As you’ve no doubt gleaned from many of the posts I’ve written and shared here, I believe literary translators must be compensated for the art and skill involved in our work, but I also believe compensation comes in many forms.
A while back I agreed to a profit sharing arrangement for the translation of a short story, with no money up front. I didn’t expect to earn much monetarily, and as it turns out that was truly the case. My total earnings over a six-month period, for a story about 4,000 words long, resulted in a royalty payment of $6.33.
You think I’d be upset. Consider this an insult. Rage. Demand more. Refuse to be involved in this venture.

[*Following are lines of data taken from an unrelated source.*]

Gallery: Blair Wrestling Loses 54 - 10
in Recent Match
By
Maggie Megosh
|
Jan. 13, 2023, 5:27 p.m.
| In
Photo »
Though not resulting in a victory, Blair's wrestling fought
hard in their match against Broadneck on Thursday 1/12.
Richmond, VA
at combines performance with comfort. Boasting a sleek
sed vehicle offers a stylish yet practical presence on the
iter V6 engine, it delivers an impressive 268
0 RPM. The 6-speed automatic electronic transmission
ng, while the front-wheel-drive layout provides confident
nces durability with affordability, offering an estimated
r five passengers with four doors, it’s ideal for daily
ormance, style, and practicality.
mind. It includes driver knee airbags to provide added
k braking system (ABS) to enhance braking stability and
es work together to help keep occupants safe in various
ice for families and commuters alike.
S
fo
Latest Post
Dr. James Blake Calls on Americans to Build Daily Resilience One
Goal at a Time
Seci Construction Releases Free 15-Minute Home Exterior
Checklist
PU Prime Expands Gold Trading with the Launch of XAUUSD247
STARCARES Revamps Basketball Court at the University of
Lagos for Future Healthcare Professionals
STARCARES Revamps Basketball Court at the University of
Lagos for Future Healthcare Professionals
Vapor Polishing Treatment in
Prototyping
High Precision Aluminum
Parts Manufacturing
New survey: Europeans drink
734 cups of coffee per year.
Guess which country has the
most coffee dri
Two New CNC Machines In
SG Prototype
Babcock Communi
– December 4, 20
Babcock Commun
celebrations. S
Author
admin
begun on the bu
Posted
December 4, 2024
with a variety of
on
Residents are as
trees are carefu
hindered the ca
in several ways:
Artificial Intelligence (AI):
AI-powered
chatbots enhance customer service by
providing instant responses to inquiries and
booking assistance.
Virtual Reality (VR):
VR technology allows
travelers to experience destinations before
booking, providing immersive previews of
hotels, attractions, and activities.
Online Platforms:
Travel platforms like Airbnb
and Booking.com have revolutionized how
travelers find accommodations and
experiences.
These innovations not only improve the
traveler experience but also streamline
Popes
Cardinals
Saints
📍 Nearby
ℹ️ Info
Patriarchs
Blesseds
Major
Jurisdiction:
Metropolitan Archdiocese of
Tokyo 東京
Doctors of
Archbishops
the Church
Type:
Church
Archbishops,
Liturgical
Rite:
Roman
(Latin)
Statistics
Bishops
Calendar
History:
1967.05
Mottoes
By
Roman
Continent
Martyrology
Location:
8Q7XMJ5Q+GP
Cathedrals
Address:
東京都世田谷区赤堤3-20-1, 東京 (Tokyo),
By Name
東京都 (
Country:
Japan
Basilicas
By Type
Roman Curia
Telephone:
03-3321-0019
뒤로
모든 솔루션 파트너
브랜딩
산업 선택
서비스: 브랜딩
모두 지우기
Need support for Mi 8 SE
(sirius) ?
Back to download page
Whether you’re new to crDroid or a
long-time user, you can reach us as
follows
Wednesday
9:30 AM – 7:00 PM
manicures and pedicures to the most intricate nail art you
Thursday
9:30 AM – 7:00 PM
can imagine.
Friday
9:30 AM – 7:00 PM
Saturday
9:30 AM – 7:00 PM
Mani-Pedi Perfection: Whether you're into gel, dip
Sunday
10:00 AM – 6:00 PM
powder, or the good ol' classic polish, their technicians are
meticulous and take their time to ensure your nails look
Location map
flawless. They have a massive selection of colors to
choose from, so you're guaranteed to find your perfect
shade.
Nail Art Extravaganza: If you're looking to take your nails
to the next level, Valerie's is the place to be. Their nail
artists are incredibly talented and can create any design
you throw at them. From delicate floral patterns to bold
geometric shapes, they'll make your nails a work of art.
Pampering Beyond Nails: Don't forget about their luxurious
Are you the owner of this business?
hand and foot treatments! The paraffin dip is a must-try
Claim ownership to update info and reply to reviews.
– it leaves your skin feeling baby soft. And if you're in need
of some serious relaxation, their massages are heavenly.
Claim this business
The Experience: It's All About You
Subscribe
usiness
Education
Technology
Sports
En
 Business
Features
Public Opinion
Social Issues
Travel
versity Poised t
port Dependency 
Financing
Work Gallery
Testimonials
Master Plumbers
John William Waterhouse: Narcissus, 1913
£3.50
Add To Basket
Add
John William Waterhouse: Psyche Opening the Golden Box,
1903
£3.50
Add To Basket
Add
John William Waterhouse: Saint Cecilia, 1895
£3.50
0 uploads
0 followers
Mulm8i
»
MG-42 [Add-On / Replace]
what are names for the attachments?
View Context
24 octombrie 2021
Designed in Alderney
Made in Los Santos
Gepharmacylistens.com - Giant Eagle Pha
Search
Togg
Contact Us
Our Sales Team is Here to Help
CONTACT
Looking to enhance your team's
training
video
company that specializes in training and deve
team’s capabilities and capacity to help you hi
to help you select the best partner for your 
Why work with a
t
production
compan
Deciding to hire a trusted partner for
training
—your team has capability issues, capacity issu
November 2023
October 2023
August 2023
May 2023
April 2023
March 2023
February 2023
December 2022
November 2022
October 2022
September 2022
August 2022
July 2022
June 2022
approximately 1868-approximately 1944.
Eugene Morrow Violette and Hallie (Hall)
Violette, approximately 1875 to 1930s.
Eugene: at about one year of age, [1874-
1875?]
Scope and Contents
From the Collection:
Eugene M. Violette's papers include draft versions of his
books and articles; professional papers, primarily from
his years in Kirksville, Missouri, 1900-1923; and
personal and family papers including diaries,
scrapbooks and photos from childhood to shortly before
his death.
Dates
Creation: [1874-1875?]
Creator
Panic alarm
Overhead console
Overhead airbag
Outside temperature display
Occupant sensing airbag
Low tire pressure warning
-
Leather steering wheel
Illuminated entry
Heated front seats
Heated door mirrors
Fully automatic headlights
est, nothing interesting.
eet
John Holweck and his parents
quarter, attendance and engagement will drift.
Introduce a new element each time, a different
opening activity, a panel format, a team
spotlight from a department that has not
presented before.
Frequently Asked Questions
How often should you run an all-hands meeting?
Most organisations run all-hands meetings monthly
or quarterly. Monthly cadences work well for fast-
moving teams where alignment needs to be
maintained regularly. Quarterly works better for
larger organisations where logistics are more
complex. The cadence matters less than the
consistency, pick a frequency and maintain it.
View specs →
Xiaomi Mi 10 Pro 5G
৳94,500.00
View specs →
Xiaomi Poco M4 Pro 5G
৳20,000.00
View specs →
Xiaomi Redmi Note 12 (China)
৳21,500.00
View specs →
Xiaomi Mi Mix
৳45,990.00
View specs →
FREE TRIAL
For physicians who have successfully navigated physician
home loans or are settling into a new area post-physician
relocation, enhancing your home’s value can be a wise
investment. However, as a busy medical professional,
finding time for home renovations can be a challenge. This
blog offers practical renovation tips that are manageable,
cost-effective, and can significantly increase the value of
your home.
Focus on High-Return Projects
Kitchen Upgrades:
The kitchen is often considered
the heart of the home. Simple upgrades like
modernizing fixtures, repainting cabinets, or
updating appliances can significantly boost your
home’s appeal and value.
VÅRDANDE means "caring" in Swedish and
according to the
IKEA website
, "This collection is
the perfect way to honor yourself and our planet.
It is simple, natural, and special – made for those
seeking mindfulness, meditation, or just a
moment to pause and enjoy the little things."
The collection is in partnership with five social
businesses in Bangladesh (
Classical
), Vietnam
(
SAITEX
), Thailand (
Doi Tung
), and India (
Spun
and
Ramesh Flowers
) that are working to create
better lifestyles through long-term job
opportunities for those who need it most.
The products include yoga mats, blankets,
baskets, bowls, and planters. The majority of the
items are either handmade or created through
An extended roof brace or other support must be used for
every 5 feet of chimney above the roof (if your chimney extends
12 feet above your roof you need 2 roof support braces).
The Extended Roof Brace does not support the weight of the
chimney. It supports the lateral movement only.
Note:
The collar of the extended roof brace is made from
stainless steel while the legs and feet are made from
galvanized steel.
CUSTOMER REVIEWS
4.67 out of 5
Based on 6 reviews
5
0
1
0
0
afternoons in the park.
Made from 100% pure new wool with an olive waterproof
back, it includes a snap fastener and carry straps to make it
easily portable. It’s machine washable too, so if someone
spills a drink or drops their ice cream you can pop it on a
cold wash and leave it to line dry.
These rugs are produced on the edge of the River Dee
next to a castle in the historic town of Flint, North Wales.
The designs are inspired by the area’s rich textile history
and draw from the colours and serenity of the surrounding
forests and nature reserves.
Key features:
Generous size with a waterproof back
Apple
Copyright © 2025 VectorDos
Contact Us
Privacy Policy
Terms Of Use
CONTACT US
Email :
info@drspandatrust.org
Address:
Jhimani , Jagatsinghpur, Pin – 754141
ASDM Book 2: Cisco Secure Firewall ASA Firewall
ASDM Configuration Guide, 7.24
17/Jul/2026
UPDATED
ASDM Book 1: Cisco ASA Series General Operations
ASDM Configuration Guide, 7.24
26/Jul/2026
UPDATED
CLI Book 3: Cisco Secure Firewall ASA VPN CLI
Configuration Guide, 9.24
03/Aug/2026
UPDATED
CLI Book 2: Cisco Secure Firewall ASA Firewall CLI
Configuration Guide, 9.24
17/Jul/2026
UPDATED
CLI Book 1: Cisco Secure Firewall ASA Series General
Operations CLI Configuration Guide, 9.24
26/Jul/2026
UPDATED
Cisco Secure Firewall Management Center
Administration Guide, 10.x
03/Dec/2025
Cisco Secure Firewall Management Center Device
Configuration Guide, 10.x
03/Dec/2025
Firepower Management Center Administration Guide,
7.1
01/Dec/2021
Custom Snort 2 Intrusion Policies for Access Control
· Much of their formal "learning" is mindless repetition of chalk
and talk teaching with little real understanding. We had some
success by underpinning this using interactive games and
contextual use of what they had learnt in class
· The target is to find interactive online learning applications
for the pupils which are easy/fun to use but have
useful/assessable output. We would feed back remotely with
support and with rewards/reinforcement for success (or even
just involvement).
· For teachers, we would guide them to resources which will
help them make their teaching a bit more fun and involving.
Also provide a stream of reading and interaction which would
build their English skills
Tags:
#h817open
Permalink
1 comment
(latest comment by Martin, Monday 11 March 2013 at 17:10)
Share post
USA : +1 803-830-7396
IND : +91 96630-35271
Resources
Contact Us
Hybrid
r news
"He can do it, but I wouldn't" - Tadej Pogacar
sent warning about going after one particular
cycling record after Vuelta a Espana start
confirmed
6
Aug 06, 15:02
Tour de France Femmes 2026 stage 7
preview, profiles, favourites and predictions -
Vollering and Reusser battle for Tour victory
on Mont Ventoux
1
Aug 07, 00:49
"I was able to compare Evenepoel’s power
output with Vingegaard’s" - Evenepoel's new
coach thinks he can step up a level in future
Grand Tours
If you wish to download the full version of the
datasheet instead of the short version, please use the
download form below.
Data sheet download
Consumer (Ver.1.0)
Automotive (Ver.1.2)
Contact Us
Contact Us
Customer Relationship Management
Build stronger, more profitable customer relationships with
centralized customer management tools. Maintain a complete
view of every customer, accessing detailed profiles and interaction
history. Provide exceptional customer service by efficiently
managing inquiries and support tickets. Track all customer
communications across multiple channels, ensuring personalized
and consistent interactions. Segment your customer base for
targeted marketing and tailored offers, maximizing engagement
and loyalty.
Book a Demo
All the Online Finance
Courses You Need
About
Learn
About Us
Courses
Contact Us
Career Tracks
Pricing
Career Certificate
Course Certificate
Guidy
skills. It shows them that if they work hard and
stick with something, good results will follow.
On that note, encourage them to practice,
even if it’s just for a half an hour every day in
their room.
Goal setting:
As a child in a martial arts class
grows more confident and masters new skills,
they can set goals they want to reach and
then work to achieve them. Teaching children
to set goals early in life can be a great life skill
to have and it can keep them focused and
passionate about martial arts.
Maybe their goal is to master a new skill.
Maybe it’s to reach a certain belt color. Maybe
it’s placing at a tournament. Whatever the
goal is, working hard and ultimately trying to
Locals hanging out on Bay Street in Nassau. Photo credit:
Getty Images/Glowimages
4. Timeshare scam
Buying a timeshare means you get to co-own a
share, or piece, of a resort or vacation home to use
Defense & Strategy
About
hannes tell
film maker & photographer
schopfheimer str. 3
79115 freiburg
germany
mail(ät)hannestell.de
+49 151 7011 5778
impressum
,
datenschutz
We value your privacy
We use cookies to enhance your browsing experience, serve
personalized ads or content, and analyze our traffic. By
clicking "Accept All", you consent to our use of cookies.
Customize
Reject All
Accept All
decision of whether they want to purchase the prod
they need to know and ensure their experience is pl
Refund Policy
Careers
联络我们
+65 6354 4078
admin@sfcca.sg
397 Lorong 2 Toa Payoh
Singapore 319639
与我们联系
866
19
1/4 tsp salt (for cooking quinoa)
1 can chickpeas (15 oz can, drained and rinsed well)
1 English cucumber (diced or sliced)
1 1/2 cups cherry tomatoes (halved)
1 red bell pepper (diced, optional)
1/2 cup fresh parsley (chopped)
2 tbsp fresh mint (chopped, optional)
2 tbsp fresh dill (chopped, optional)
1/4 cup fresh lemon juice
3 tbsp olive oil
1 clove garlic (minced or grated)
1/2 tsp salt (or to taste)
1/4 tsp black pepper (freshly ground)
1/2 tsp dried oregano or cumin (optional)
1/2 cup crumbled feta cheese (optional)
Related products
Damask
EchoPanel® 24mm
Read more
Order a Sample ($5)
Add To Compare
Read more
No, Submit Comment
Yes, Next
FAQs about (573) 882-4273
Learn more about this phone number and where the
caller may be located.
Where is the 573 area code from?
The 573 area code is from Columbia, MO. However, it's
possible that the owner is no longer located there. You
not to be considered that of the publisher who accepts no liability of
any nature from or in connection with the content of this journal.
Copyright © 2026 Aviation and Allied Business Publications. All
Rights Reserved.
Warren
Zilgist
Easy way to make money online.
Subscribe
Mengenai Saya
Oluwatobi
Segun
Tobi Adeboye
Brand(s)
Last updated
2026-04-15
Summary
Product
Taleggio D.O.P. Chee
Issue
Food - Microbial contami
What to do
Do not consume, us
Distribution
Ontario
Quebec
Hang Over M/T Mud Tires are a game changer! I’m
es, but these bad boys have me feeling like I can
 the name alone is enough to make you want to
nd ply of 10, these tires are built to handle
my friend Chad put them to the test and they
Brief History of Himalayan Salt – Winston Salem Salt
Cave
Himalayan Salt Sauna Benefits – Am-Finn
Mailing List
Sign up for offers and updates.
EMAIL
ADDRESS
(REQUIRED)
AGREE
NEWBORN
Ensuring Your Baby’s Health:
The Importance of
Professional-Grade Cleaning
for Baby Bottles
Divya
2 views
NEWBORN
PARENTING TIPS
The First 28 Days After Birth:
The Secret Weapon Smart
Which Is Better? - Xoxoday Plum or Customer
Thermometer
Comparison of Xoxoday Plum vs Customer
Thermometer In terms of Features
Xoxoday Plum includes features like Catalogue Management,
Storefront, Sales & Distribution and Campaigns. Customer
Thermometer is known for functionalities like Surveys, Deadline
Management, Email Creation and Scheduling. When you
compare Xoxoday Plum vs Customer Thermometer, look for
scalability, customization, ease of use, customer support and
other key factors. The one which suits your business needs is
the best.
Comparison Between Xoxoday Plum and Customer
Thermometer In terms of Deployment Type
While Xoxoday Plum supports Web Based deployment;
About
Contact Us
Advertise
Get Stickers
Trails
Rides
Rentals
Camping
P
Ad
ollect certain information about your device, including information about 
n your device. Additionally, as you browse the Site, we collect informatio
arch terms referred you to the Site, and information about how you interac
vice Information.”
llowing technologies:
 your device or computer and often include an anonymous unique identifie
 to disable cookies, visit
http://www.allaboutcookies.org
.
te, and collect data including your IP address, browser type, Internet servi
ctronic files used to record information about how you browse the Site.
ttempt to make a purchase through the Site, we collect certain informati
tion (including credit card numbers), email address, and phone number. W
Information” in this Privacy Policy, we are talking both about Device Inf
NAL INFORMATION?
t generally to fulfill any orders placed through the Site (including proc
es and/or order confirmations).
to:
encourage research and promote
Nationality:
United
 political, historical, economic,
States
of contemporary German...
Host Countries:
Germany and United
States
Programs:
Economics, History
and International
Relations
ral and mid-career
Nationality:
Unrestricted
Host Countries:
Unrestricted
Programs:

Nope. I was fine with it. Because value came in another form. These are just some of the things I gained:
* I met, worked with and learned from another author. Who knows when he might think of me for a future project or what I might be able to propose to him.
* I formed a strong relationship with the founders and editors of a worthy publication, built on mutual respect and commitment. It’s quite likely we’ll continue to work together, perhaps on similar projects that won’t exactly fatten my wallet, but perhaps on much more lucrative ones as well.
* I was privy to royalty statements for an ebook, allowing me to see actual sales and payouts. This invaluable information will help me gauge future project profitability.
* I honed my translation skills just a little bit more, having wrestled with culture-specific references, pondered how to maintain ambiguity by avoiding pronouns and balanced two voices in a short ten pages.
Above all, I thoroughly enjoyed every step of the process, from earning the editors’ trust, to discovering more about the story each time I read it, to the indescribable feeling of channeling a story from one language into another, to consulting with the author, learning from the edits, and sharing my work, my passion with readers. That, to me, is worth an immeasurable amount.
Plus, all of this experience will certainly mean I can charge more for other projects.